The real “action” of the program is one big switch statement controlled by the mode variable. In a mode the one-shots or certain conditions bring a new value in the mode variable after which in the next cycle of loop() another part of the “action” or case is executed. The quickest way to understand all the modes and the switchover between them is to look at “User interface schematic” at the Schematics part of this proposal.
At the end of the switch statement some leftover things are programmed, like realizing the blinking text under in the left corner of the LCD screen and the powersaving switchting of the LCD-backlight (shut off after 15 seconds no activity on the rotary encoder).
LEDs
There are three leds to help identify the state the charging process is in.
The green LED blinks during charging and stays constant on when the charging is finished.
The middle led (red) comes on when the charges switches to mode 23 (constant voltage).
And the right red led signals a temperature alarm.
That leaves only some specialities to comment here for a better understanding of the important parts of the software.
61 seconds in a minute. In RUN mode the actual button cell voltage is measured every minute. Actually the cell voltage is always measured, providing the charging current is 1 mA or less. So after every 60 seconds (or more correctly 120 half seconds) the charging is set to 0mA, and the mode is switched to 22. When in this case the half second counter reaches 122, one charging minute is added to the charging time and the charging is resumed at mode 21. Note that the charging time is counting up. This is been done deliberatedly. Because if the charging stops for whatever reason, we know how much time the cell has been charged already, so how “full” it is already. That is easier than to calculate it from the original time set minus the remaining time left.
Constant voltage.

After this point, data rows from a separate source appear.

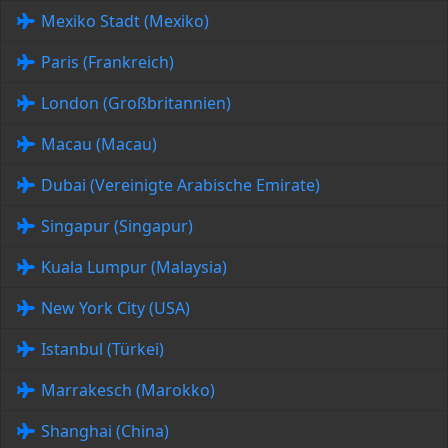
Mexiko Stadt (Mexiko)
Paris (Frankreich)
London (Großbritannien)
Macau (Macau)
Dubai (Vereinigte Arabische Emirate)
Singapur (Singapur)
Kuala Lumpur (Malaysia)
New York City (USA)
Istanbul (Türkei)
Marrakesch (Marokko)
Shanghai (China)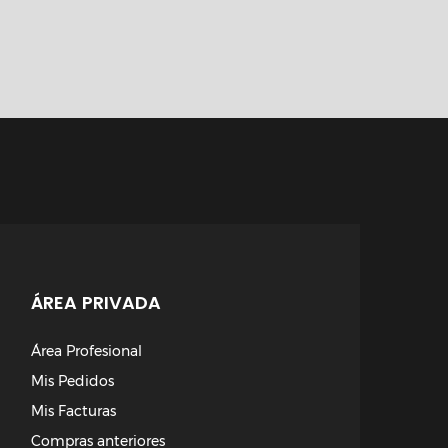
ÁREA PRIVADA
Área Profesional
Mis Pedidos
Mis Facturas
Compras anteriores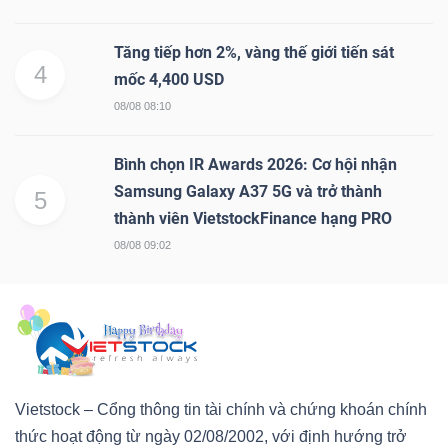
Tăng tiếp hơn 2%, vàng thế giới tiến sát
4
mốc 4,400 USD
08/08 08:10
Công
cụ
Bình chọn IR Awards 2026: Cơ hội nhận
đầu
Samsung Galaxy A37 5G và trở thành
5
tư
thành viên VietstockFinance hạng PRO
08/08 09:02
Truyền
thông
tài
Vietstock – Cổng thông tin tài chính và chứng khoán chính
chính
thức hoạt động từ ngày 02/08/2002, với định hướng trở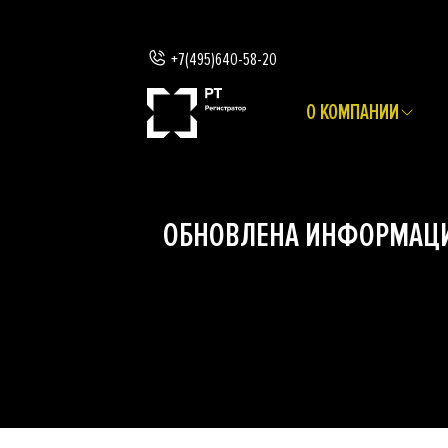
+7(495)640-58-20
О КОМПАНИИ
ОБНОВЛЕНА ИНФОРМАЦИ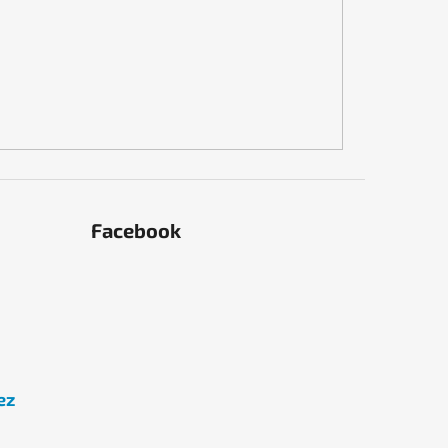
Facebook
ez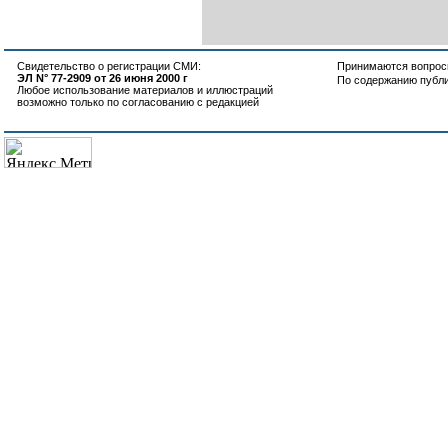
Свидетельство о регистрации СМИ:
Принимаются вопросы
ЭЛ N° 77-2909 от 26 июня 2000 г
По содержанию публ
Любое использование материалов и иллюстраций
возможно только по согласованию с редакцией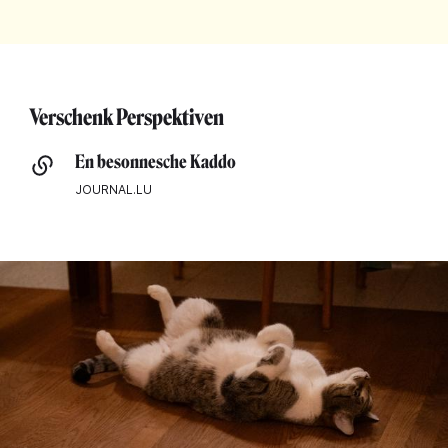
Verschenk Perspektiven
En besonnesche Kaddo
JOURNAL.LU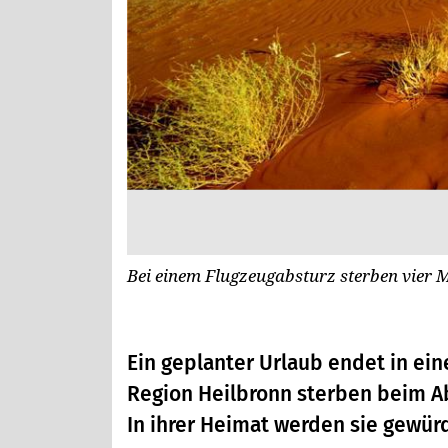
Bei einem Flugzeugabsturz sterben vier 
Ein geplanter Urlaub endet in ei
Region Heilbronn sterben beim Ab
In ihrer Heimat werden sie gewürd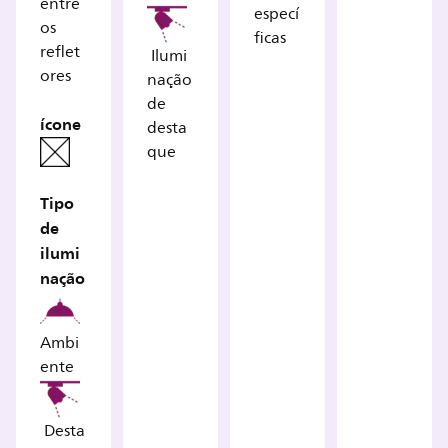
entre
especí
os
ficas
reflet
Ilumi
ores
nação
de
ícone
desta
que
Tipo
de
ilumi
nação
Ambi
ente
Desta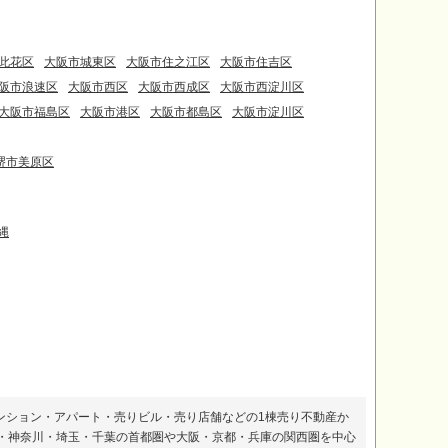
此花区
大阪市城東区
大阪市住之江区
大阪市住吉区
阪市浪速区
大阪市西区
大阪市西成区
大阪市西淀川区
大阪市福島区
大阪市港区
大阪市都島区
大阪市淀川区
堺市美原区
縄
ンション・アパート・売りビル・売り店舗などの1棟売り不動産か
・神奈川・埼玉・千葉の首都圏や大阪・京都・兵庫の関西圏を中心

Very great chargers recognize when the cell voltage reaches above a certain level and switch over to offer the cell a constant voltage, and watch how the charge current diminishes. When that current reaches some lower limit, the cell is really fully charged and the charging is finished. This Arduino program does something like it, but not exactly. Because its pwm output drives current and not voltage, offering a constant voltage is not possible. What happens instead is that in mode 22, when the cell voltage is measured, the number of minutes that the cell voltage is above the voltage set in the SET mode, is counted. If that number of minutes equals or is greater than the number of minutes set in the #define minutes_high_volt (3 in my version), the charger changes to mode 23. In that mode, the current is lowered 1mA per second as long as the voltage between the plus and minus side of the cell is higher than the high voltage level. If the voltage becomes lower than the set high voltage, the downcounting stops until the cell voltage comes above the set level again. This goes on until the current is lower than 0.05C of the cell (or 1/20 of the original set current or lower than 1 – just to make sure that the charging finishes).
User unfriedly, but … with a little help
Because after implementing the basic functions described here and there being more than enough programming memory unused in the microcontroller, I added the TYP modes.
The charger starts with mode SET, but if you then turn the encoder counterclockwise you enter TYP mode. In here you can scroll with the encoder through some types of rechargable button cells. By pushing enter you confirm your choice and the program then fills the appropriate settings to the SET mode variables. For some button cells, only the long 1/10 capacity charging is available, but when possible, for some cells you are allowed to change that from 1/10 until 1/1 C charging. That will be easier, I think, that constantly looking in your pile of documentation for the datasheet of a particular button cell.
And that will give you now also the oppertunity to add to this project, by suggesting what type of buttoncells should be added to the TYP group.